### What you have to do
Beneath this instruction is a listing; print exactly the lines in it starting at the line that contains "植感生活誌 (605, 62)" and going through the line that contains "M. Night Shyamalan (547, 797)".
◆ ◆ ◆ ◆ ◆
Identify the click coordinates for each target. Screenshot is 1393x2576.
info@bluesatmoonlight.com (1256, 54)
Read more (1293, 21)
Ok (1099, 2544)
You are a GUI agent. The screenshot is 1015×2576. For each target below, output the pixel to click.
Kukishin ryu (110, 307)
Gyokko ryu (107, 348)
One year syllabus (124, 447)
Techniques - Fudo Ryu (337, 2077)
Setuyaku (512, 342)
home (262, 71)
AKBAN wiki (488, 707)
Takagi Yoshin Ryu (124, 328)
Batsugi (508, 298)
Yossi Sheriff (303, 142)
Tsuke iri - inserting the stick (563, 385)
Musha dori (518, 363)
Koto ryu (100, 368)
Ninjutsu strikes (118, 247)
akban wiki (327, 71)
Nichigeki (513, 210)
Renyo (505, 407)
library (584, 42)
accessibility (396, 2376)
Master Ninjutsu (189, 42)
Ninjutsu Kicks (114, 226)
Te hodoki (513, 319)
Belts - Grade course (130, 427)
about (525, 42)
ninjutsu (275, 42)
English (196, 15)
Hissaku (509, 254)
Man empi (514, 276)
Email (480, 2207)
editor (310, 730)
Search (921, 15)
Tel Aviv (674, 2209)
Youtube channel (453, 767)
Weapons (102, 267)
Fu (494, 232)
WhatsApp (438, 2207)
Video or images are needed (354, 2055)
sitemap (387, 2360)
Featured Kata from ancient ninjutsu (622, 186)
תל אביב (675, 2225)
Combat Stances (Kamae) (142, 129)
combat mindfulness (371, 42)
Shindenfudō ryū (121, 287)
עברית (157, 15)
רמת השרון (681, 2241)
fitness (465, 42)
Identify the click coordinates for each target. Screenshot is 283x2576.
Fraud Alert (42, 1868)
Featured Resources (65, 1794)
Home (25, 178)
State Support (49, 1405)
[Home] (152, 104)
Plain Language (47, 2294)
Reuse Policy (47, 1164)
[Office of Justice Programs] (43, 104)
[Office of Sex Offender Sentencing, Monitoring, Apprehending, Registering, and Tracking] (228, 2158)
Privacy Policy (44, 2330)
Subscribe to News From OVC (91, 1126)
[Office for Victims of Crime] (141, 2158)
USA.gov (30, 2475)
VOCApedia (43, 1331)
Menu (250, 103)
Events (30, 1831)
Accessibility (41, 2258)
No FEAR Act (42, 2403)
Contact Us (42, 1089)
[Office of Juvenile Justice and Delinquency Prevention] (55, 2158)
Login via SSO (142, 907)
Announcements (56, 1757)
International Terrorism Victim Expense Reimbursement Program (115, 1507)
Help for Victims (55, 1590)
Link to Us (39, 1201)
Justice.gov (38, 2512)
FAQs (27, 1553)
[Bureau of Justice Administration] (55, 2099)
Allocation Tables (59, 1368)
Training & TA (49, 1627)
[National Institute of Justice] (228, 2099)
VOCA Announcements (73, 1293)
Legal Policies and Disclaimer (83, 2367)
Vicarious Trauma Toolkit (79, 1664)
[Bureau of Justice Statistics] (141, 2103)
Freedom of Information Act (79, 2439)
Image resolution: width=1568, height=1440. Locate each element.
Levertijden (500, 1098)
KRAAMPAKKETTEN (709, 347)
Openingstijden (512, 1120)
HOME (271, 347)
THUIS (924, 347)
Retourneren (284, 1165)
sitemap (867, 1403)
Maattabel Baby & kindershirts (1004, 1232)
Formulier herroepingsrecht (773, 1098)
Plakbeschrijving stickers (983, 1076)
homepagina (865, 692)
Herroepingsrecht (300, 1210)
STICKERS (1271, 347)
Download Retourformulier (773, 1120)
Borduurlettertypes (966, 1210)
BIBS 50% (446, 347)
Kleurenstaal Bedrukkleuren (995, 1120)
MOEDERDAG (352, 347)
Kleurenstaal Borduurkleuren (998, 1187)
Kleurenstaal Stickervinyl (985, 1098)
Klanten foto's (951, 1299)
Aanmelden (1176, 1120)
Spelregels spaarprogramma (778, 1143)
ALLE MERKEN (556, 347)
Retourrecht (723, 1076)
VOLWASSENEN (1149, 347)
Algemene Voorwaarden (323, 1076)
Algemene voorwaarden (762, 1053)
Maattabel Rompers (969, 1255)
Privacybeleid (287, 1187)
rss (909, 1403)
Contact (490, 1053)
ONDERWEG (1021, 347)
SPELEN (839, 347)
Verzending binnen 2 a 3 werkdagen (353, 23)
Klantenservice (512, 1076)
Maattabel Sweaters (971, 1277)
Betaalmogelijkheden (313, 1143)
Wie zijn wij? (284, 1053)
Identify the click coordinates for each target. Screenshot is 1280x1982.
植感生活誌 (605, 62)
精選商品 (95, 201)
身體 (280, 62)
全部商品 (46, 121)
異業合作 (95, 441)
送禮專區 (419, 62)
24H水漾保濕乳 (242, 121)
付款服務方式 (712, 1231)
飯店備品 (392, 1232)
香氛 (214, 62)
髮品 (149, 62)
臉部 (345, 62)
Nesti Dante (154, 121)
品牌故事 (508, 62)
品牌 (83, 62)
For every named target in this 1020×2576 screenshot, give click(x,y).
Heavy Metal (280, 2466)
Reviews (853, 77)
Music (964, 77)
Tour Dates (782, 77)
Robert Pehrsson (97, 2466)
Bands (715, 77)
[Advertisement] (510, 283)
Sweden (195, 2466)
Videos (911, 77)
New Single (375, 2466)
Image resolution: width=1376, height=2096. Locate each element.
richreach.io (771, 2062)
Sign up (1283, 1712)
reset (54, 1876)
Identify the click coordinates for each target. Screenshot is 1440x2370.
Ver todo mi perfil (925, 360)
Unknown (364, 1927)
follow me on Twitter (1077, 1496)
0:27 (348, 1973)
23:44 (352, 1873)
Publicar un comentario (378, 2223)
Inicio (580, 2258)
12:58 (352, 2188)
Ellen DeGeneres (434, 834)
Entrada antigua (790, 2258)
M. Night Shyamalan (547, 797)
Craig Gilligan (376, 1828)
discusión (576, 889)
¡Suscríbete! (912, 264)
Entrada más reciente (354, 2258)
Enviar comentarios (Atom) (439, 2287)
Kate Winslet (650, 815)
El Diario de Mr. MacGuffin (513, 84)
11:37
◆ ◆ ◆ ◆ ◆
### The answer
植感生活誌 (605, 62)
精選商品 (95, 201)
身體 (280, 62)
全部商品 (46, 121)
異業合作 (95, 441)
送禮專區 (419, 62)
24H水漾保濕乳 (242, 121)
付款服務方式 (712, 1231)
飯店備品 (392, 1232)
香氛 (214, 62)
髮品 (149, 62)
臉部 (345, 62)
Nesti Dante (154, 121)
品牌故事 (508, 62)
品牌 (83, 62)
For every named target in this 1020×2576 screenshot, give click(x,y).
Heavy Metal (280, 2466)
Reviews (853, 77)
Music (964, 77)
Tour Dates (782, 77)
Robert Pehrsson (97, 2466)
Bands (715, 77)
[Advertisement] (510, 283)
Sweden (195, 2466)
Videos (911, 77)
New Single (375, 2466)
Image resolution: width=1376, height=2096. Locate each element.
richreach.io (771, 2062)
Sign up (1283, 1712)
reset (54, 1876)
Identify the click coordinates for each target. Screenshot is 1440x2370.
Ver todo mi perfil (925, 360)
Unknown (364, 1927)
follow me on Twitter (1077, 1496)
0:27 (348, 1973)
23:44 (352, 1873)
Publicar un comentario (378, 2223)
Inicio (580, 2258)
12:58 (352, 2188)
Ellen DeGeneres (434, 834)
Entrada antigua (790, 2258)
M. Night Shyamalan (547, 797)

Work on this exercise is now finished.